Exercise description:
Counting every line in the entries below where the word "покемонов" occurs, report how many there are. Give only that number.

Data to process:

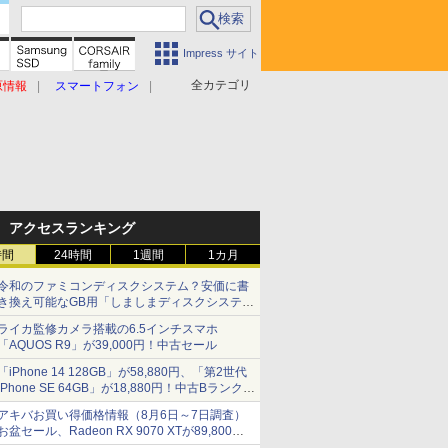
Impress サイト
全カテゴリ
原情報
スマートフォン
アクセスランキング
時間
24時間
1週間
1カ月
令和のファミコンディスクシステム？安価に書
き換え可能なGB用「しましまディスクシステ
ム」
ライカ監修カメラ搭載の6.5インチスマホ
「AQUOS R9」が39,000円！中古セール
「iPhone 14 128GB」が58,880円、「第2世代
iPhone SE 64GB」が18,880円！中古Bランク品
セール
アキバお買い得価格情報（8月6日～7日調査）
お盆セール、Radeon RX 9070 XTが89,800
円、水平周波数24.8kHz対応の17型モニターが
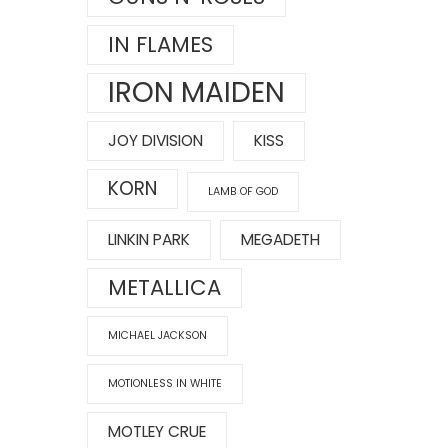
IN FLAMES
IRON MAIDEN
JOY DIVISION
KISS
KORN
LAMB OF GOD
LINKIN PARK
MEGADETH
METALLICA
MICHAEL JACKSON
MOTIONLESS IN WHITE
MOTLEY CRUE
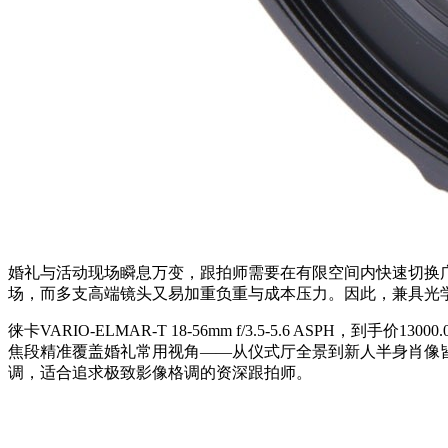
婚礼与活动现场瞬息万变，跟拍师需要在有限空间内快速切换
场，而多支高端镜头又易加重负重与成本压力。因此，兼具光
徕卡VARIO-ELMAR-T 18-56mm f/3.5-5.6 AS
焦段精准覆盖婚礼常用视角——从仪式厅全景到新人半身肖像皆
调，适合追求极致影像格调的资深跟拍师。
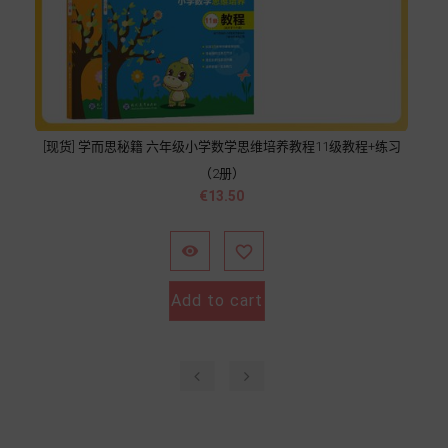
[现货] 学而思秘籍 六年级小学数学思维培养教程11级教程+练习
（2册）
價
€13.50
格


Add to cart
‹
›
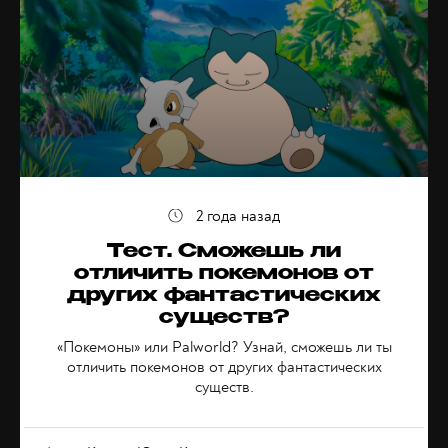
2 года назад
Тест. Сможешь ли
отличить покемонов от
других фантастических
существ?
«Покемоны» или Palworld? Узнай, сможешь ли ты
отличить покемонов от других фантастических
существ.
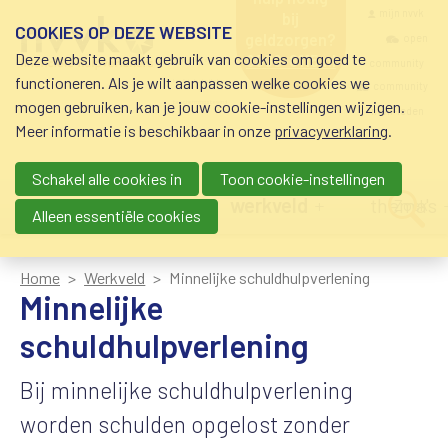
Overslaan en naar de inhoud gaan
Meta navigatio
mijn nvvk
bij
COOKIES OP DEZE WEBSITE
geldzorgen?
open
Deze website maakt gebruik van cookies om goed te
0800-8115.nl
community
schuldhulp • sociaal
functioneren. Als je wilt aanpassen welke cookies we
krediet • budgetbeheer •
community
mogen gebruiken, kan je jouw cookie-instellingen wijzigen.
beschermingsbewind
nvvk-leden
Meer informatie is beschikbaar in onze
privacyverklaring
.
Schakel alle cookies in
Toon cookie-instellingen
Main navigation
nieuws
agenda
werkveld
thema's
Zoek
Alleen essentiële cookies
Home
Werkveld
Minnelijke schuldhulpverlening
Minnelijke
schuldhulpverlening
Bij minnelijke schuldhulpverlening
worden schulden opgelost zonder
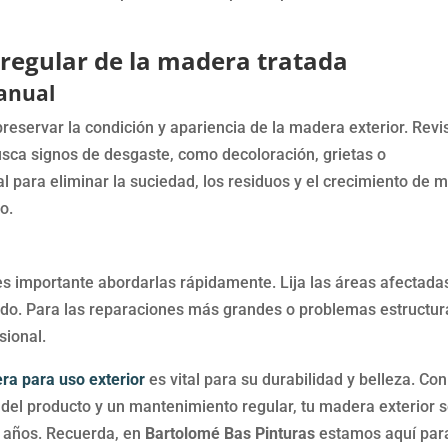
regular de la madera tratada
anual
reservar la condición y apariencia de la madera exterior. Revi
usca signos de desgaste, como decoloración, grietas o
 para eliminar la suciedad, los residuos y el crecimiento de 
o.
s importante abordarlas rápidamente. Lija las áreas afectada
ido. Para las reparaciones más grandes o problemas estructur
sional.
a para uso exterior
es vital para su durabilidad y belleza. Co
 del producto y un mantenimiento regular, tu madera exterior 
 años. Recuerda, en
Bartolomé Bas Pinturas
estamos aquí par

Solution for this task:
2